> ABOUT THIS EXERCISE: Pull every line with "Anbieter" from the data below and copy it.

★ ★ ★

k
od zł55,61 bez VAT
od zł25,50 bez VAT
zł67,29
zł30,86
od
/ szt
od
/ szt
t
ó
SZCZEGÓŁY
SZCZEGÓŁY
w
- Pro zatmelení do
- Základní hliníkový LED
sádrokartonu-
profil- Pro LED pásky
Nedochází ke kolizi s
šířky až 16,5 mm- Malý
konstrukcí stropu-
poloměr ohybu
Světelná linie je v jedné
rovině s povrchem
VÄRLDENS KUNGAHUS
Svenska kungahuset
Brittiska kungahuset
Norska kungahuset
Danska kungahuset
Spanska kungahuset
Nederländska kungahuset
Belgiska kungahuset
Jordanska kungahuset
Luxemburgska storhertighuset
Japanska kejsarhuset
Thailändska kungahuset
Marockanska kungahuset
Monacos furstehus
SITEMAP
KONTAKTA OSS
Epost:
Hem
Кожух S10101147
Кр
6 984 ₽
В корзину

★ ★ ★

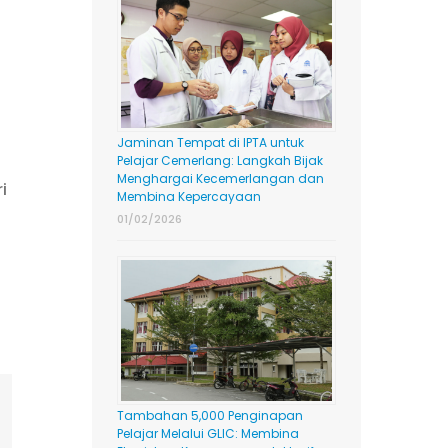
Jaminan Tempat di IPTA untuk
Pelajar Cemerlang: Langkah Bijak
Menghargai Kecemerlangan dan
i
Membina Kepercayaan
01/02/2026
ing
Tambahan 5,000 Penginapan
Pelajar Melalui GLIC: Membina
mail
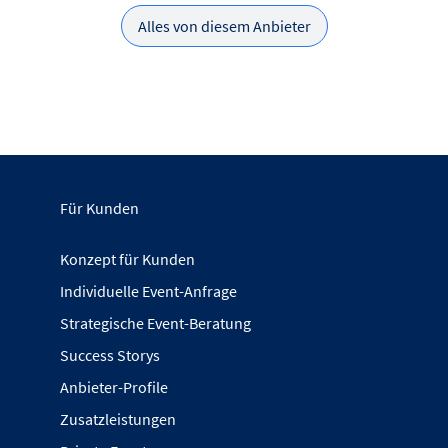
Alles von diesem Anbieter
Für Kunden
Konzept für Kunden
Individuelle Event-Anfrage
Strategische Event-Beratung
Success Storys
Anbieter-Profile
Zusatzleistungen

★ ★ ★

> RESPONSE TO THIS EXERCISE:
Alles von diesem Anbieter
Anbieter-Profile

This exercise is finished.